I've been studying the RxJava2 library but I haven't comprehended fully yet. Furthermore, the RxJava code will be in an Interactor class, that will call functions that reside in a repository, so I don't want to write out code directly inside the RxJava2 code, but call functions from another class. A GitHub repo that cover these areas would be very useful for me.


Answer:

The flatMap operator is a canonical way for specifying continuations that depend on the result(s) of a previous source(s):

retrofitAPI.getData(params)
.flatMap(data -> 
     retrofitAPI.getMoreData(data)
     .flatMap(moreData -> retrofitAPI.getEvenMoreData(data, moreData))
)

Question:

I am wrapping some async code using Observable.create(...). The async code needs to be "active" for five seconds, and then it should be stopped. This is how I am currently stopping it:

Observable.<MyObject>create(emitter -> {

    // Some async code

    emitter.setDisposable(Disposables.fromRunnable(() -> {
        // Stop the above async code
    }));

    // Wait for 5 seconds until the async code above has had enough time to finish its task.
    Thread.sleep(5000);

    if (!emitter.isDisposed()) {
        // Stop the above async code
        emitter.setDisposable(null);
    }
})...

I'm not sure if this is the best way because Thread.sleep(5000) is used. Is there a better way to do this with some RxJava code?


Answer:

There exist a timed overload of take that allows you to have items from a source until the specified time elapses:

Observable.<MyObject>create(emitter -> {

    // Some async code

    emitter.setDisposable(Disposables.fromRunnable(() -> {
        // Stop the above async code
    }));
})
.take(5, TimeUnit.SECONDS);

You still have to setup the Disposable in create.

Question:

I implemented a service that asynchronously fetches data from an eyetracker and provides a PublishSubject that anyone who is interested can subscribe to to get a stream of the latest eyetracking events.

What i have no clue about is how to get these events into my GUI thread (since eyetracking is pretty useless without the information of what is being displayed) and how to throttle the received events enough so the GUI does not lag because of blocking the thread.

Can someone give me a hint on how to do that using RxJava?


Answer:

Reactive extensions offer something called Schedulers. They instruct a stream to change threads on which they either produce or observe items. You can set them through operators subscribeOn, which modifies the stream so that your producer emits its items ( in other words, calls onNext method on its subscribers ), or through operator called observeOn which tells the stream to schedule its observing work on specified scheduler.

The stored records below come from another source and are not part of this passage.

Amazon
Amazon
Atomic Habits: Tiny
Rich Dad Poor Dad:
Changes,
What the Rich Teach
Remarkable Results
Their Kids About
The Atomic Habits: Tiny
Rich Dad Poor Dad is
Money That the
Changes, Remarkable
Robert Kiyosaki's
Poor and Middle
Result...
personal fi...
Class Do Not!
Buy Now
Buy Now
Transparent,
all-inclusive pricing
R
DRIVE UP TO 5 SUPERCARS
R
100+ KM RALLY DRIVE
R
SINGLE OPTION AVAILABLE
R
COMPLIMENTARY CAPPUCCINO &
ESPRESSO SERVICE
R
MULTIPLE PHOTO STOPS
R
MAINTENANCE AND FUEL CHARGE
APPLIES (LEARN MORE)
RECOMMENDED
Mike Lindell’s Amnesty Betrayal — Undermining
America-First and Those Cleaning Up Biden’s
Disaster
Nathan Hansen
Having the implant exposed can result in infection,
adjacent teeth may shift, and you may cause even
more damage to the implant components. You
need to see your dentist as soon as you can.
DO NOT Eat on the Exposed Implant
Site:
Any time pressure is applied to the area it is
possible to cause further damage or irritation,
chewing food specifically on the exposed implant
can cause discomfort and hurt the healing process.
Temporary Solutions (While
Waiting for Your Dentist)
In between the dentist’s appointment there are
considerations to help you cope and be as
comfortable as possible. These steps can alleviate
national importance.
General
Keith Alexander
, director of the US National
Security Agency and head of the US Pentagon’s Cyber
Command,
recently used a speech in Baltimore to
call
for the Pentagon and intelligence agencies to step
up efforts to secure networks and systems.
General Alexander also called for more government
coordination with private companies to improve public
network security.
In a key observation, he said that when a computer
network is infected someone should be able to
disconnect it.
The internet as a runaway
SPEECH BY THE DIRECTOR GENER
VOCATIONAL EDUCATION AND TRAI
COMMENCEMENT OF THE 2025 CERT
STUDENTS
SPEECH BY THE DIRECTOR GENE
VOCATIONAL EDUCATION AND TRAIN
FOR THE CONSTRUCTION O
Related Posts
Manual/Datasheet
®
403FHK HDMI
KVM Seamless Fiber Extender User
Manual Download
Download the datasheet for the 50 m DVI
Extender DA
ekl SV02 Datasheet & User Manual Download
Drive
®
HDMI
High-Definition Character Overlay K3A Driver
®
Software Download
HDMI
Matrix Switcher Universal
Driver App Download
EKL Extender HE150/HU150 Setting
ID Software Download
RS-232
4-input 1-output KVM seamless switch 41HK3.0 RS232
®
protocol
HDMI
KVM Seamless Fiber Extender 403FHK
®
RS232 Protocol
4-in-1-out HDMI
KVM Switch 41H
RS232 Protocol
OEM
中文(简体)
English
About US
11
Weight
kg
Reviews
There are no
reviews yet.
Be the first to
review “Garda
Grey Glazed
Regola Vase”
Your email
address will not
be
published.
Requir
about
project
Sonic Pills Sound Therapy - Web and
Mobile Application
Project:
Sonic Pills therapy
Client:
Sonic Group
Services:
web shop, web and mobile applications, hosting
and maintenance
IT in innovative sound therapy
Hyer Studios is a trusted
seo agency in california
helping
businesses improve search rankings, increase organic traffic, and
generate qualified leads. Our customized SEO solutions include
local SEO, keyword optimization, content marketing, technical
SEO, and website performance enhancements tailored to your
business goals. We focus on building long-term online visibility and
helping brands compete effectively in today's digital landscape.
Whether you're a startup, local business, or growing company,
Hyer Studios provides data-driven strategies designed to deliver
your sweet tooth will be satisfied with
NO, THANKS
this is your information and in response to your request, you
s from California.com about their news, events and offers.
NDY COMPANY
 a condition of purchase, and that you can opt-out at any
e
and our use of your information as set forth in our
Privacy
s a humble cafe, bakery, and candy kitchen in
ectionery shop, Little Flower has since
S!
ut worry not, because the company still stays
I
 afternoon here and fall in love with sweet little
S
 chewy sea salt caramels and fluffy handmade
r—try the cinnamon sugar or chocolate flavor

getSomeObservable() // Observable does its work on computation scheduler
    .observeOn(Schedulers.io()) // instructs to switch every afterwards operator to observe items on io scheduler
    .map(...) // this callback is called on a thread provided by io scheduler
    .filter(...) // and this as well
    .observeOn(Schedulers.newThread()) // switch to new thread scheduler
    .doOnNext() // new thread
    .subscribeOn(Schedulers.computation()) // instructs to produce items on computational scheduler
    .subscribe(...) // still scheduling this task to new thread scheduler

Usually frameworks with some level of support for rx have some Scheduler implementation that performs work on UI thread ... Android for example has a library which provides AndroidSchedulers.mainThread() which is exactly what you are looking for, only in your framework

Question:

I am looking to make a series of function calls with intervals between each call. Can assume each function call to be a print statement printing a unique String. Assume we want to wait for 500 ms between each function call. How can I go about with this in RxJava?


Answer:

Found a solution to this by using a Completable that executes an Action.

A sample is below:

    println("33")
    Completable.fromAction { println("75") }
            .delay(5, TimeUnit.SECONDS)
            .andThen(Completable.fromAction { println("82") })
            .delay(5, TimeUnit.SECONDS)
            .andThen(Completable.fromAction { println("93") })
            .delay(5, TimeUnit.SECONDS)
            .andThen(Completable.fromAction { println("101") })
            .subscribe()

The above code prints 33 and 75 immediately, and then waits 5 seconds, prints 82, waits 5 seconds, ...and so on.